The Chair of the History Museum Board of Trustees and the Chair of the Missouri Historical Society Subdistrict  presented the museum`s 2013 budget during a public meeting at the Center of Clayton.

Trustee Chair John Roberts said he had been advised Archibald had to leave his post to regain momentum for the cultural institution after months of controversy.  'That`s putting it pretty bluntly, but that`s what I was told by a number of people,' Roberts told the umbrella board, the Zoo Museum District Board.

Roberts explained Archibald offered to resign but with conditions.  'He isn`t going to walk away from two contracts without something.'  Archibald had a three year contract when the controversy over his purchase of the contaminated land for $800,000 and his substantial pay erupted.  The veteran museum executive settled for a $270,000 six month consulting contract and $566,827 in unused vacation pay along with his retirement benefits.

The chair of the subdistrict, Romondous Stover said, ' I do not envision that then new chief executive  of the museum  will make anywhere near the salary that Dr. Archibald made.
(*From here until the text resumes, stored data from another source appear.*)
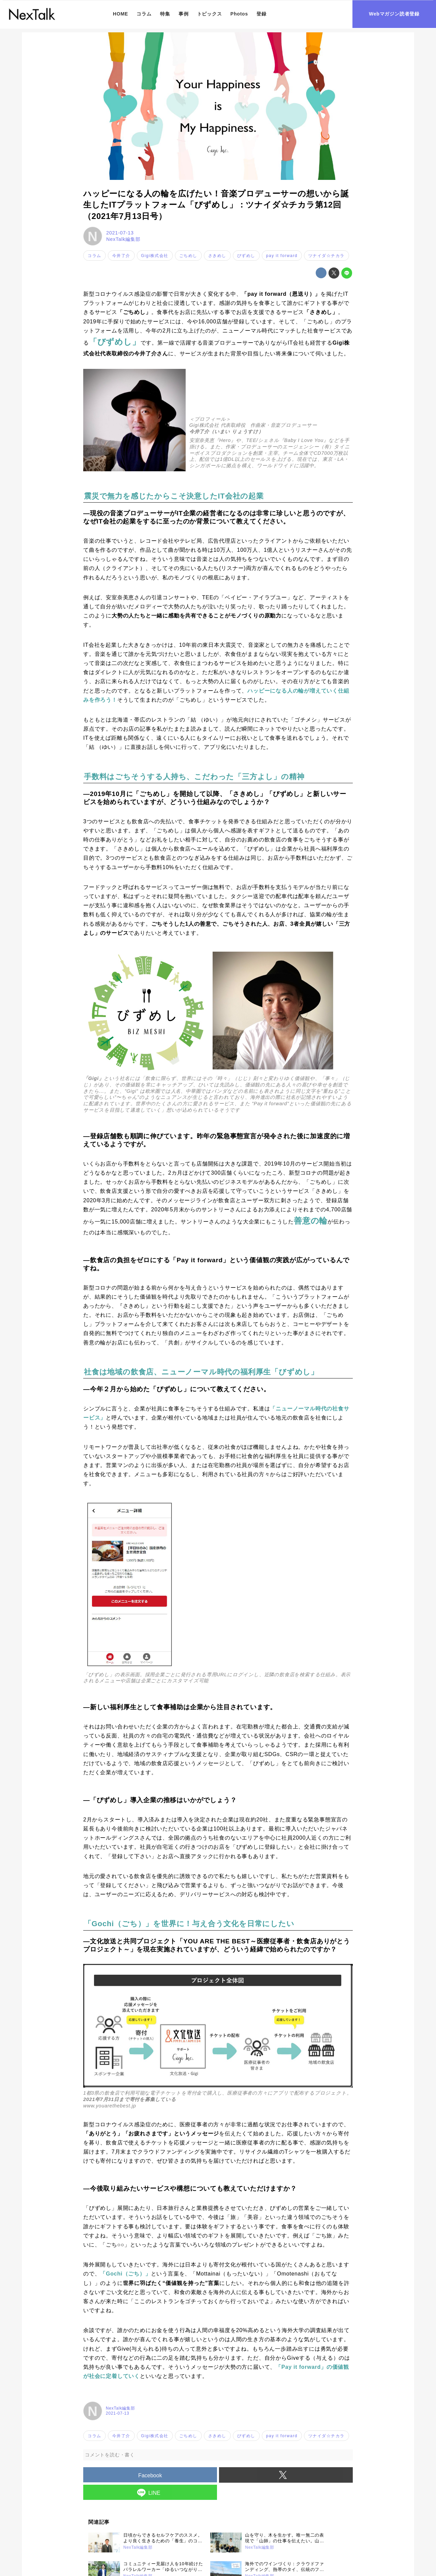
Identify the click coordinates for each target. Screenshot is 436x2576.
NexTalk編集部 (123, 239)
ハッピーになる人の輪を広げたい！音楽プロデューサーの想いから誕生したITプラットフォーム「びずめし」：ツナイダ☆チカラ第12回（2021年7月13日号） (216, 205)
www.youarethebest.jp (109, 2105)
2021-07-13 (120, 232)
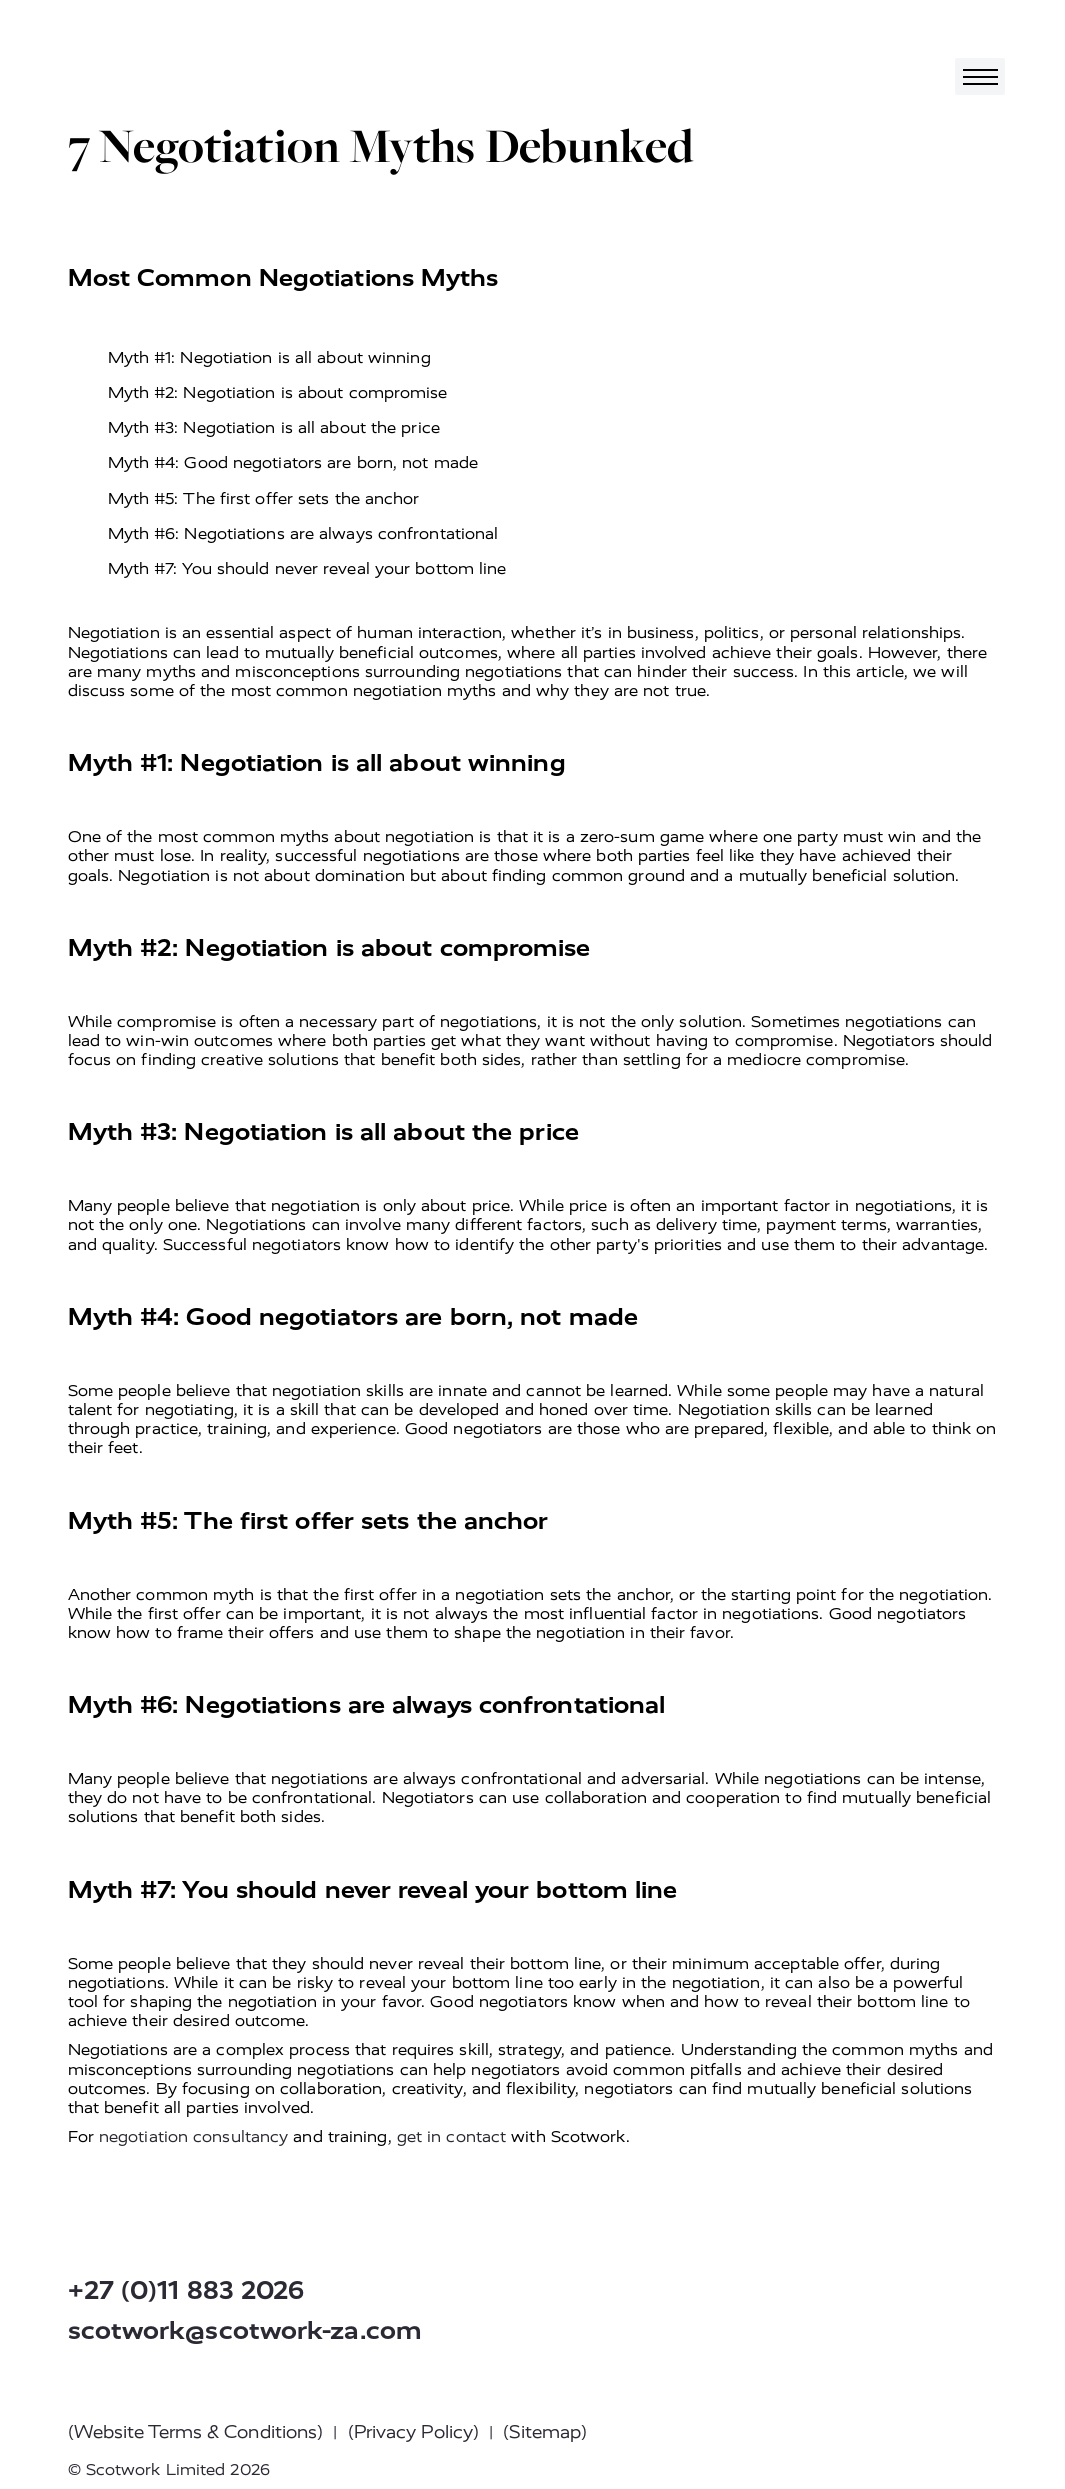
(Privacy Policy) (414, 2432)
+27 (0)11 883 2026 (186, 2290)
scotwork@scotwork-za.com (245, 2330)
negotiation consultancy (193, 2136)
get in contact (451, 2136)
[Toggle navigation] (980, 76)
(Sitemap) (545, 2432)
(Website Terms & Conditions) (196, 2432)
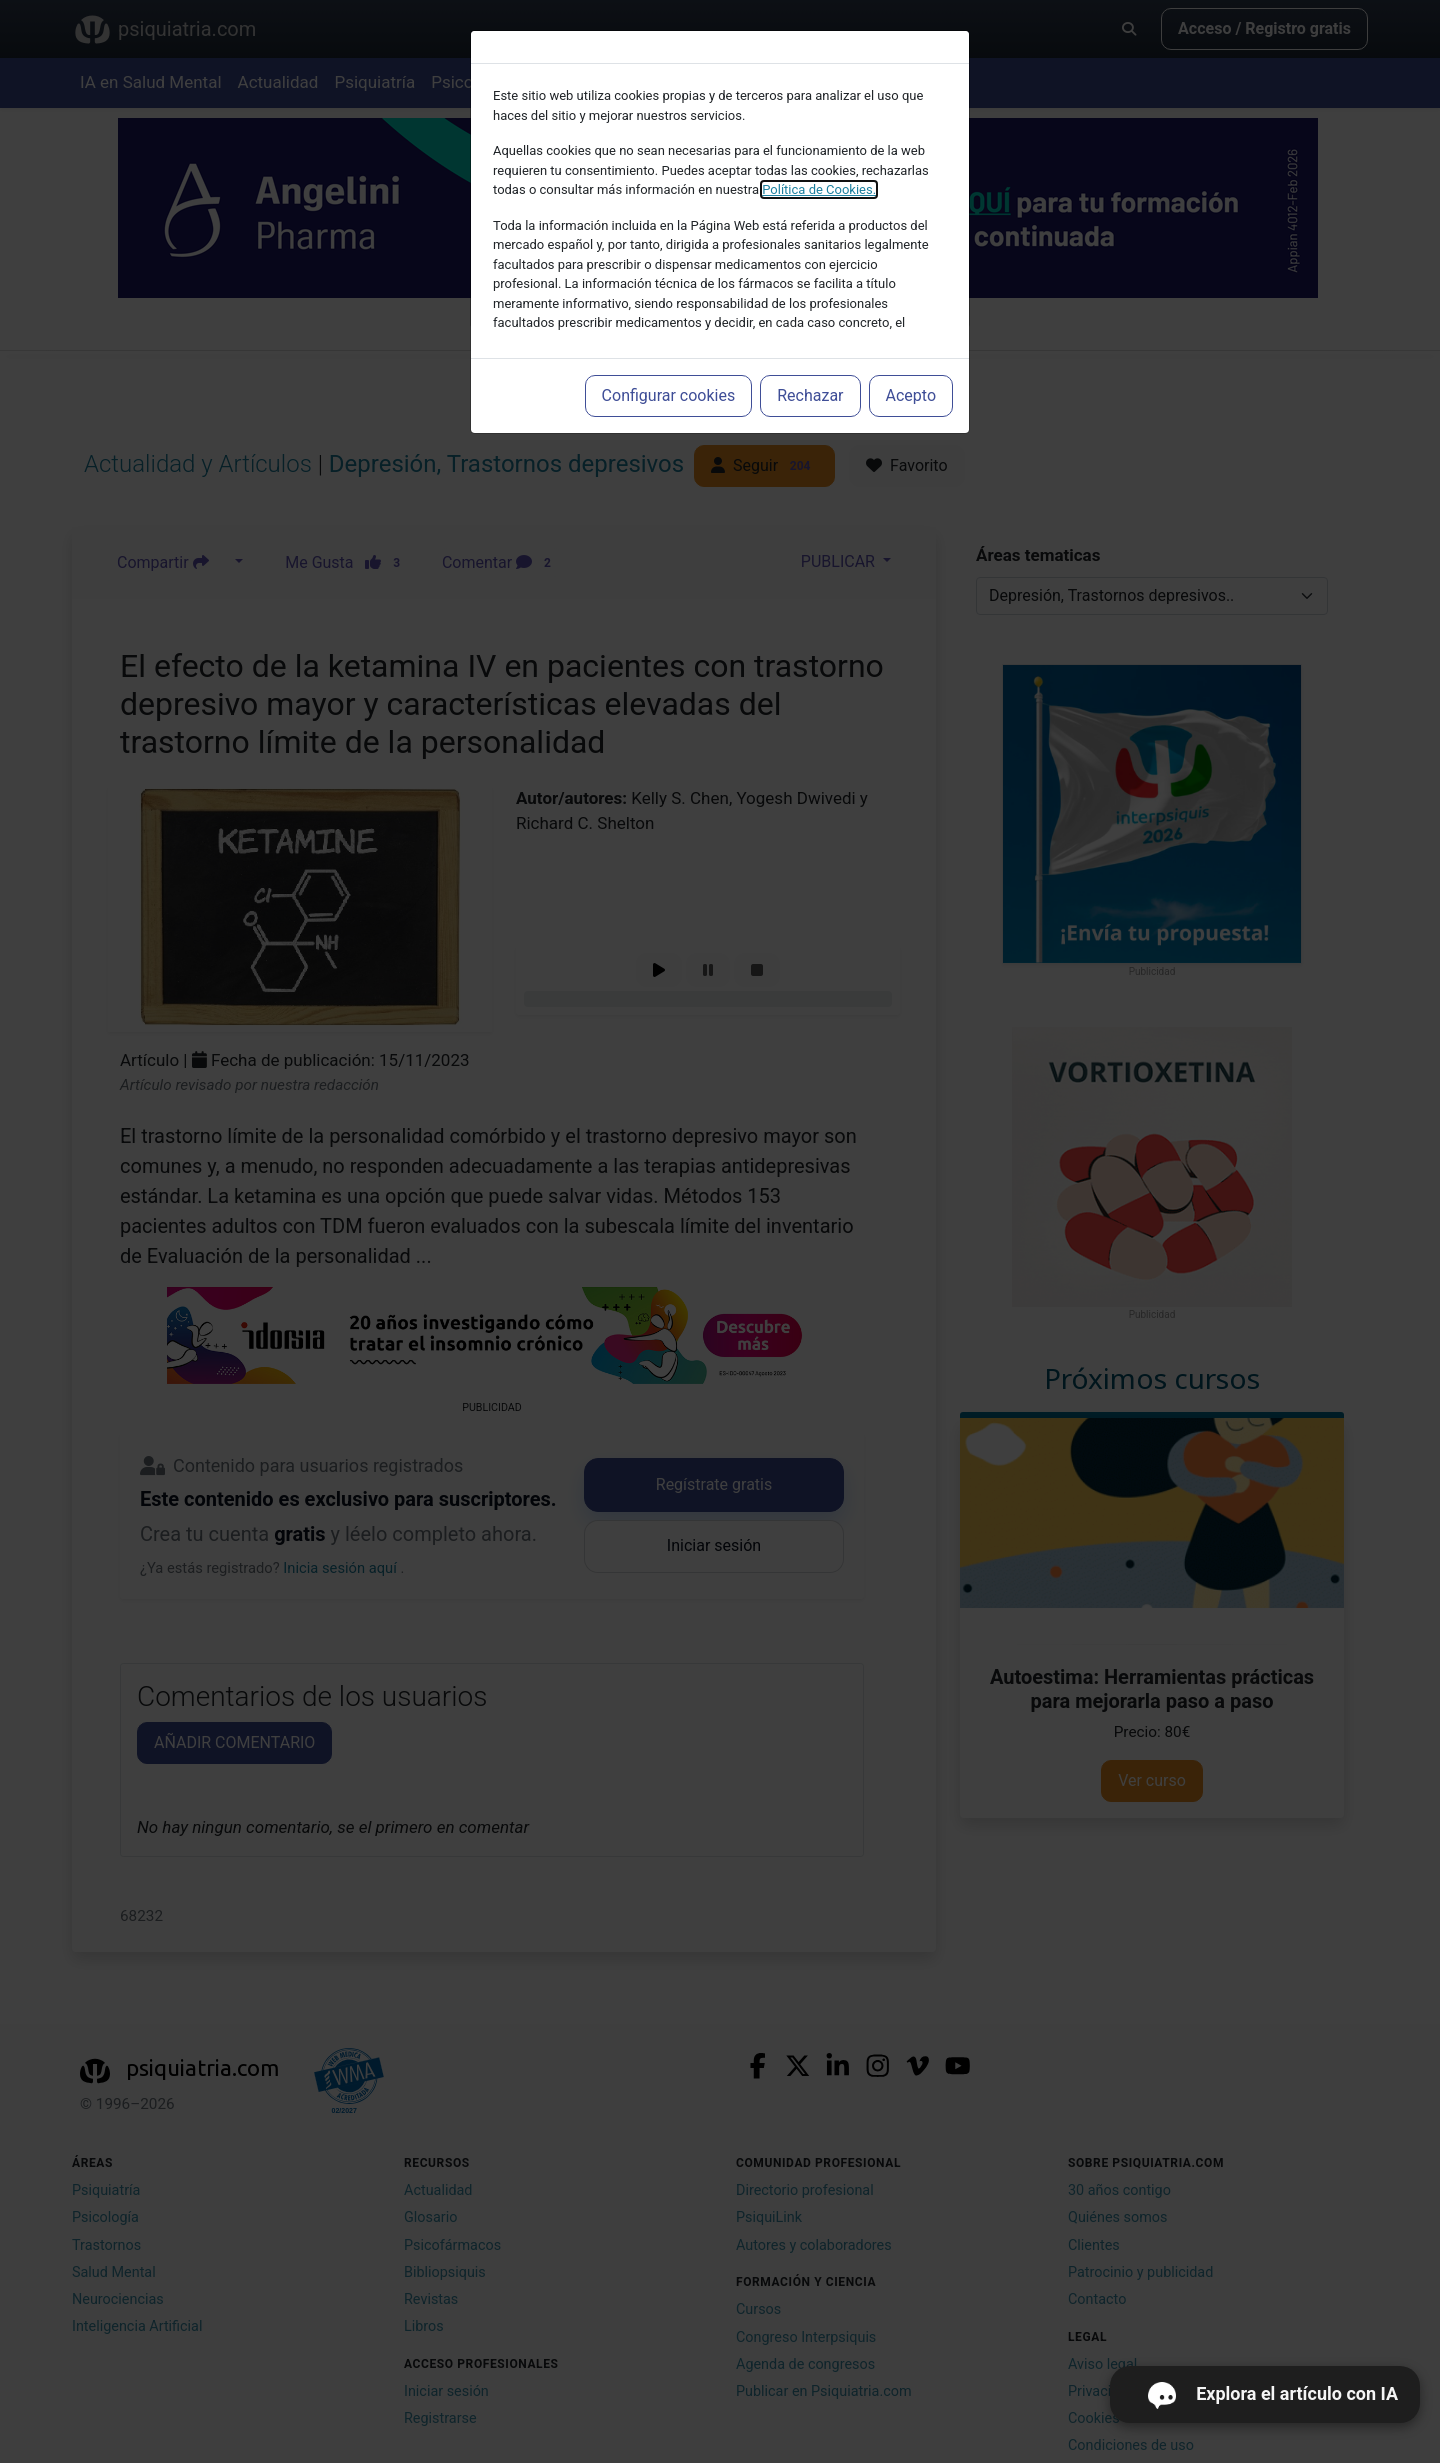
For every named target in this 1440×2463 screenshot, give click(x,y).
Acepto (911, 395)
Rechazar (810, 395)
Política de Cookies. (819, 189)
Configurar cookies (669, 395)
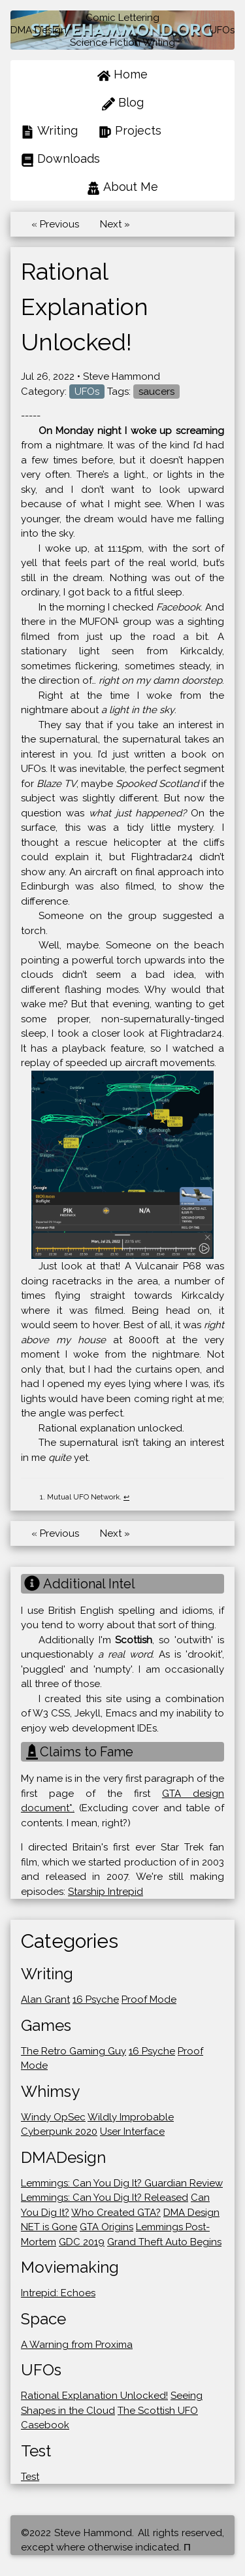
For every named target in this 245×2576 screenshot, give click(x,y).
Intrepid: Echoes (58, 2293)
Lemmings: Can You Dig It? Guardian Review (122, 2183)
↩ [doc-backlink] (126, 1496)
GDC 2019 (82, 2242)
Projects (130, 131)
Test (30, 2477)
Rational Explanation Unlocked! (94, 2395)
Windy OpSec (53, 2117)
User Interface (132, 2131)
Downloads (60, 159)
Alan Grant (45, 1999)
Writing (49, 131)
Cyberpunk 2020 (59, 2131)
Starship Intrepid (105, 1892)
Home (122, 74)
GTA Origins (106, 2227)
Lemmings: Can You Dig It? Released (104, 2197)
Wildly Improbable (131, 2117)
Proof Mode (149, 1999)
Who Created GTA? (116, 2212)
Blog (123, 102)
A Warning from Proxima (77, 2344)
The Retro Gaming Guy (73, 2051)
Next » (115, 224)
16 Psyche (96, 1999)
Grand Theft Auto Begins (164, 2242)
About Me (122, 187)
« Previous (55, 224)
The museum`s 2013 budget counts on $10 million in tax revenue.  Another four million from donations, ticket sales and memberships would complete the operating budget.  Roberts said Archibald is expected to work to raise new donations during his six month period of consulting.

Roberts acknowledged  the role of the taxpayers during an interview.  'I think the museum needs to be more aware that the substantial portion of our money results from the generosity of the taxpayers.

The umbrella Zoo Museum District Board will set the property tax rate for the five cultural institutions later this year.